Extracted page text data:
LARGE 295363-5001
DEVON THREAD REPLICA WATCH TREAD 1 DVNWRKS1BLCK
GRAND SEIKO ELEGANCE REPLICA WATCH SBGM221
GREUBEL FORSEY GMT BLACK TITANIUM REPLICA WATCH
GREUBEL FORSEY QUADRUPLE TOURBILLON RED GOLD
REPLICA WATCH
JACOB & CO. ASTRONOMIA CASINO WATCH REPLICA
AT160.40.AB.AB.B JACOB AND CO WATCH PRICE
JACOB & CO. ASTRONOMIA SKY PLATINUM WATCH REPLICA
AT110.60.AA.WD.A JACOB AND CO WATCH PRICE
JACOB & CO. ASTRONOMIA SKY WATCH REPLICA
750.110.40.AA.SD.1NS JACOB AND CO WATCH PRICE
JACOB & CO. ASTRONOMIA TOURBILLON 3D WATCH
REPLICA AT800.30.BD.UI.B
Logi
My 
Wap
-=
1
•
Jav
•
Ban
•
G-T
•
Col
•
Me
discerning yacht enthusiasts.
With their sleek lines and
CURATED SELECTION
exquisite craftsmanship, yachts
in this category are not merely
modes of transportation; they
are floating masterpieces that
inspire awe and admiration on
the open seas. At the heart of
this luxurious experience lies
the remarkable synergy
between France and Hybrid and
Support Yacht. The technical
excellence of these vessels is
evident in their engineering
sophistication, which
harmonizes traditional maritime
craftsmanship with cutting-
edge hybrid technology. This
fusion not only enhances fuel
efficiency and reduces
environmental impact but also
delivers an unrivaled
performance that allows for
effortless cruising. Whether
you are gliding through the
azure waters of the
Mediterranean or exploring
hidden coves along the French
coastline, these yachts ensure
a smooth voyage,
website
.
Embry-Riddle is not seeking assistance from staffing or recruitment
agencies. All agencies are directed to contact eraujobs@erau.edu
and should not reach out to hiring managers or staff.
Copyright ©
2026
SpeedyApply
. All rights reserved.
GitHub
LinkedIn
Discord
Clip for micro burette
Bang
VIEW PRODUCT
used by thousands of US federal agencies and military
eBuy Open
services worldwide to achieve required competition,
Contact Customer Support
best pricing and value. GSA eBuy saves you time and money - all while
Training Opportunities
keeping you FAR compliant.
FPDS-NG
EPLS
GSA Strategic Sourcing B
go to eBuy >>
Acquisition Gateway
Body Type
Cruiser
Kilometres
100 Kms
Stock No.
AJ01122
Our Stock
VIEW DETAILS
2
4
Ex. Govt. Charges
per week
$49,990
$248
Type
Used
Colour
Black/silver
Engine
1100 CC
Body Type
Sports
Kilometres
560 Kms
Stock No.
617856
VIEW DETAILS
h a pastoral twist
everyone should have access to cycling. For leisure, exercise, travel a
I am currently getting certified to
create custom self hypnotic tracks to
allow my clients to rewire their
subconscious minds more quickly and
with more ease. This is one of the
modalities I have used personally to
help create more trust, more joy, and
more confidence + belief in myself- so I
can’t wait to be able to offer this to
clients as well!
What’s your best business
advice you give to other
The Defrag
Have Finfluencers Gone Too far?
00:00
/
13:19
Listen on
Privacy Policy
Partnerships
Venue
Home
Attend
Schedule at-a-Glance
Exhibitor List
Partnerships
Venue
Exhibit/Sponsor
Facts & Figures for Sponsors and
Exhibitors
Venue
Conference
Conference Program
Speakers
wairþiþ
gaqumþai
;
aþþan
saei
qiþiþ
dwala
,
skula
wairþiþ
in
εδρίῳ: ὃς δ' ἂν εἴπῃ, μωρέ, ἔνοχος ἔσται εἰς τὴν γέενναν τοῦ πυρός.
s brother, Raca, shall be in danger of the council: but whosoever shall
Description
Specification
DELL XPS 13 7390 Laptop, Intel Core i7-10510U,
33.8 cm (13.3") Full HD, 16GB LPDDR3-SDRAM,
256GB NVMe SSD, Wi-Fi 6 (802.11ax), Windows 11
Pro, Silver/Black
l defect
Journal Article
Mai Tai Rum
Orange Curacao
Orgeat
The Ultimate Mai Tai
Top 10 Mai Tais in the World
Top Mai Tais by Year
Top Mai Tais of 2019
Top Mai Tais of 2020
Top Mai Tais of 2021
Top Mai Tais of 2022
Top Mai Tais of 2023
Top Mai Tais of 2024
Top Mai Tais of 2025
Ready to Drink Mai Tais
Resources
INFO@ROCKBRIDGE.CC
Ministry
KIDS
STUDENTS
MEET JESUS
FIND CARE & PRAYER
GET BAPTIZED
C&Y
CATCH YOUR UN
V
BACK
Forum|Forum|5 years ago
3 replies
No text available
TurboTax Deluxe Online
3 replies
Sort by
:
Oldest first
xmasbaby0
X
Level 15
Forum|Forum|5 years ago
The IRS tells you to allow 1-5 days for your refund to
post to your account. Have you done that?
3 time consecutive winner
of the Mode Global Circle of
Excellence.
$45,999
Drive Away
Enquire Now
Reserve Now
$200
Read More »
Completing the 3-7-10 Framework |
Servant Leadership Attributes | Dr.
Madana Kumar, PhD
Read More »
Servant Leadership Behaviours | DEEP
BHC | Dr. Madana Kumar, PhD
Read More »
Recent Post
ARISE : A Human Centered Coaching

▶ [Your task] Print each record again. Nothing may be left out.

▶ [Written response]
LARGE 295363-5001
DEVON THREAD REPLICA WATCH TREAD 1 DVNWRKS1BLCK
GRAND SEIKO ELEGANCE REPLICA WATCH SBGM221
GREUBEL FORSEY GMT BLACK TITANIUM REPLICA WATCH
GREUBEL FORSEY QUADRUPLE TOURBILLON RED GOLD
REPLICA WATCH
JACOB & CO. ASTRONOMIA CASINO WATCH REPLICA
AT160.40.AB.AB.B JACOB AND CO WATCH PRICE
JACOB & CO. ASTRONOMIA SKY PLATINUM WATCH REPLICA
AT110.60.AA.WD.A JACOB AND CO WATCH PRICE
JACOB & CO. ASTRONOMIA SKY WATCH REPLICA
750.110.40.AA.SD.1NS JACOB AND CO WATCH PRICE
JACOB & CO. ASTRONOMIA TOURBILLON 3D WATCH
REPLICA AT800.30.BD.UI.B
Logi
My 
Wap
-=
1
•
Jav
•
Ban
•
G-T
•
Col
•
Me
discerning yacht enthusiasts.
With their sleek lines and
CURATED SELECTION
exquisite craftsmanship, yachts
in this category are not merely
modes of transportation; they
are floating masterpieces that
inspire awe and admiration on
the open seas. At the heart of
this luxurious experience lies
the remarkable synergy
between France and Hybrid and
Support Yacht. The technical
excellence of these vessels is
evident in their engineering
sophistication, which
harmonizes traditional maritime
craftsmanship with cutting-
edge hybrid technology. This
fusion not only enhances fuel
efficiency and reduces
environmental impact but also
delivers an unrivaled
performance that allows for
effortless cruising. Whether
you are gliding through the
azure waters of the
Mediterranean or exploring
hidden coves along the French
coastline, these yachts ensure
a smooth voyage,
website
.
Embry-Riddle is not seeking assistance from staffing or recruitment
agencies. All agencies are directed to contact eraujobs@erau.edu
and should not reach out to hiring managers or staff.
Copyright ©
2026
SpeedyApply
. All rights reserved.
GitHub
LinkedIn
Discord
Clip for micro burette
Bang
VIEW PRODUCT
used by thousands of US federal agencies and military
eBuy Open
services worldwide to achieve required competition,
Contact Customer Support
best pricing and value. GSA eBuy saves you time and money - all while
Training Opportunities
keeping you FAR compliant.
FPDS-NG
EPLS
GSA Strategic Sourcing B
go to eBuy >>
Acquisition Gateway
Body Type
Cruiser
Kilometres
100 Kms
Stock No.
AJ01122
Our Stock
VIEW DETAILS
2
4
Ex. Govt. Charges
per week
$49,990
$248
Type
Used
Colour
Black/silver
Engine
1100 CC
Body Type
Sports
Kilometres
560 Kms
Stock No.
617856
VIEW DETAILS
h a pastoral twist
everyone should have access to cycling. For leisure, exercise, travel a
I am currently getting certified to
create custom self hypnotic tracks to
allow my clients to rewire their
subconscious minds more quickly and
with more ease. This is one of the
modalities I have used personally to
help create more trust, more joy, and
more confidence + belief in myself- so I
can’t wait to be able to offer this to
clients as well!
What’s your best business
advice you give to other
The Defrag
Have Finfluencers Gone Too far?
00:00
/
13:19
Listen on
Privacy Policy
Partnerships
Venue
Home
Attend
Schedule at-a-Glance
Exhibitor List
Partnerships
Venue
Exhibit/Sponsor
Facts & Figures for Sponsors and
Exhibitors
Venue
Conference
Conference Program
Speakers
wairþiþ
gaqumþai
;
aþþan
saei
qiþiþ
dwala
,
skula
wairþiþ
in
εδρίῳ: ὃς δ' ἂν εἴπῃ, μωρέ, ἔνοχος ἔσται εἰς τὴν γέενναν τοῦ πυρός.
s brother, Raca, shall be in danger of the council: but whosoever shall
Description
Specification
DELL XPS 13 7390 Laptop, Intel Core i7-10510U,
33.8 cm (13.3") Full HD, 16GB LPDDR3-SDRAM,
256GB NVMe SSD, Wi-Fi 6 (802.11ax), Windows 11
Pro, Silver/Black
l defect
Journal Article
Mai Tai Rum
Orange Curacao
Orgeat
The Ultimate Mai Tai
Top 10 Mai Tais in the World
Top Mai Tais by Year
Top Mai Tais of 2019
Top Mai Tais of 2020
Top Mai Tais of 2021
Top Mai Tais of 2022
Top Mai Tais of 2023
Top Mai Tais of 2024
Top Mai Tais of 2025
Ready to Drink Mai Tais
Resources
INFO@ROCKBRIDGE.CC
Ministry
KIDS
STUDENTS
MEET JESUS
FIND CARE & PRAYER
GET BAPTIZED
C&Y
CATCH YOUR UN
V
BACK
Forum|Forum|5 years ago
3 replies
No text available
TurboTax Deluxe Online
3 replies
Sort by
:
Oldest first
xmasbaby0
X
Level 15
Forum|Forum|5 years ago
The IRS tells you to allow 1-5 days for your refund to
post to your account. Have you done that?
3 time consecutive winner
of the Mode Global Circle of
Excellence.
$45,999
Drive Away
Enquire Now
Reserve Now
$200
Read More »
Completing the 3-7-10 Framework |
Servant Leadership Attributes | Dr.
Madana Kumar, PhD
Read More »
Servant Leadership Behaviours | DEEP
BHC | Dr. Madana Kumar, PhD
Read More »
Recent Post
ARISE : A Human Centered Coaching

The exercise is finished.